“Enemies have replaced ‘peace through strength’ with ‘surrender through crime,’ creating conditions through spectacle and propaganda to manipulate public opinion against us,” Esmaeil Khatib told officials at a gathering in the town of Shahrekord.
Trump’s peace through strength is a foreign policy doctrine emphasizing military buildup, deterrence and sanctions to avoid wars in a revival of an approach the Reagan administration deployed with the Soviet Union in its latter days.
“The phrase ‘peace through strength’ reflects the very crimes they committed in Gaza, in Syria and Lebanon, and in our own country, where they martyred more than a thousand people,” Khatib said, according to state media.

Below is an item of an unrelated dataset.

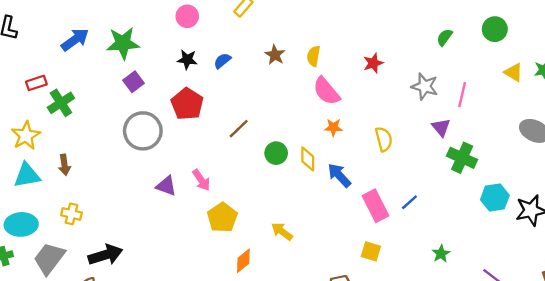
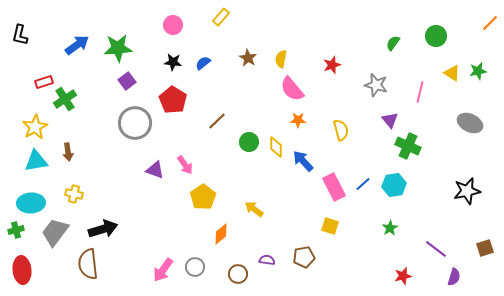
pink line: (462, 95) -> (420, 92), moved
cyan hexagon: (495, 198) -> (394, 185), moved

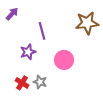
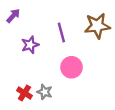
purple line: (42, 31) -> (61, 33), moved
purple star: (28, 52) -> (30, 45), moved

On June 22, the United States carried out airstrikes on Iran’s key nuclear sites at Fordow, Natanz and Isfahan. The attacks capped a surprise 12-day Israeli military campaign on Iran which badly weakened its Mideast foe.

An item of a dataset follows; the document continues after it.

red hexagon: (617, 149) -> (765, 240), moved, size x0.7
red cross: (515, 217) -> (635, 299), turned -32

After the attacks, Iran suspended cooperation with the International Atomic Energy Agency (IAEA), prompting three European countries - Germany, France and the UK - to trigger the resumption of UN sanctions on Tehran last month.
The new measures will pile pressure on Iran's already teetering economy, but officials insist Iran will not alter their stance opposed to the Israel and the United States.

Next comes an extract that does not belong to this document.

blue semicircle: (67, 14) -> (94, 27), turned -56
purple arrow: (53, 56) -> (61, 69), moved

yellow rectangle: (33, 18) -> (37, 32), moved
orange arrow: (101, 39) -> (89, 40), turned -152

Trump said on Monday that Iran could not withstand the sanctions but would likely return to negotiations, in his latest conciliatory remarks amid signs of diplomatic progress on Gaza.
Iran's Supreme Leader Ali Khamenei appeared to reject Trump's peace overture and said US offers of diplomacy demanded Iran relinquish defense capabilities in an approach the 86-year-old theocrat decried as "bullying."
Iran’s Foreign Ministry on Tuesday criticized US President Donald Trump’s call for dialogue with Tehran, saying his remarks about peace were inconsistent with Washington’s record of sanctions, military strikes and support for Israel.